All corners of British and Irish wrestling Twitter were quick to point out their incredulity at the clumsiness of the title, and I couldn’t help but wonder if anyone who works there explained the potential connotations of “NXT UK Takeover Dublin.” If lots of fans on Twitter noticed it, then surely the staff of NXT UK noticed it too? Did they tell anyone, or was the meeting room akin to the press conference where Triple H slut-shamed Paige to a reception of brown-nosed titters?
Of course, intentions matter. I don’t believe that the WWE intended to align their event with a centuries-old conflict; it’s an example of their oblivious political sledgehammer. It’s a trait of the WWE, forcing their way into politics, that shows no sign of slowing down and if we’re looking at intentions, it’s important to consider what they are.
The most contentious political debate stemming from the WWE is what they are doing in Saudi Arabia. WWE will tell you that they are breaking barriers and having women perform in a country that has historically restricted their rights. There are those that claim that they are bringing entertainment to a country that is trying to move in a more progressive direction.
As I stated, intentions matter. WWE went to Saudi Arabia because they got paid fifty million dollars for each event. The discourse on how to improve women’s rights in a nation like Saudi Arabia was never a concern of theirs but was inherently linked into the decision to watch, review and critique for everyone connected to professional wrestling. The fan wasn’t able to separate themselves from those issues and was forced to take a stance because of that WWE political sledgehammer.
Art and politics are inherently connected, and that is absolutely appropriate. Music, writing and professional wrestling all have the power to use their art as a platform for social and political change. AEW signing a transgender wrestler was a catalyst for difficult conversations. WWE steamrolling their way through the Middle East collecting huge cheques is not. They are not starting a Socratic conversation with the world, they are a bulldozer that destroys any reasonable debate.
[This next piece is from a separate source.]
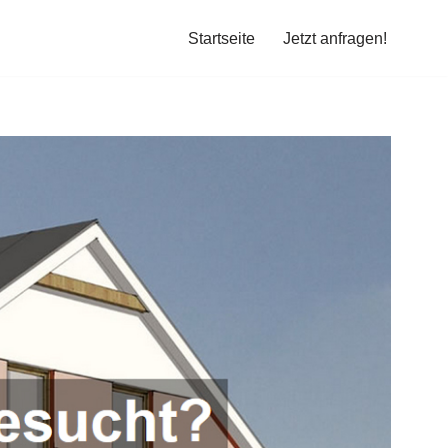
Startseite
Jetzt anfragen!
So, is a decision to abandon WWE because of their political clumsiness redundant, as my friend claimed? In some ways, yes, but it also feels like a resistance to the cliched, tired tropes that have accompanied the discourse the WWE has created. “They just want to make a living” has been emblazoned all over Twitter whenever someone criticizes NXT UK talent, and the simplicity of the perceived dunk has led to a snowball effect. At this point, it feels like it’s a Pavlovian response, subliminally programmed during the “Then, Now, Forever” segment. Few seem to question how redundant and impotent the statement is. There are as many immoral ways to make a living as there are moral ways, and everybody is going to draw their line in a different place. What is devoid from that copy-paste response, is any recognition of the line being in different places for different people and, more importantly, any critical thought as to where the speaker’s own line might be.
And there it is.
I’ve answered my own question.
The wrestling on WWE TV being good or bad isn’t really important. What has been important is the thought process that has challenged my ethical and moral beliefs. While these should never be permanent decisions, it’s important that the fan is critical of what is presented to them. It’s important that we don’t become a group of people mumbling “they’re just making a living” or “switch it off if you don’t like it,” or worst of all “it’s only wrestling, it doesn’t matter.”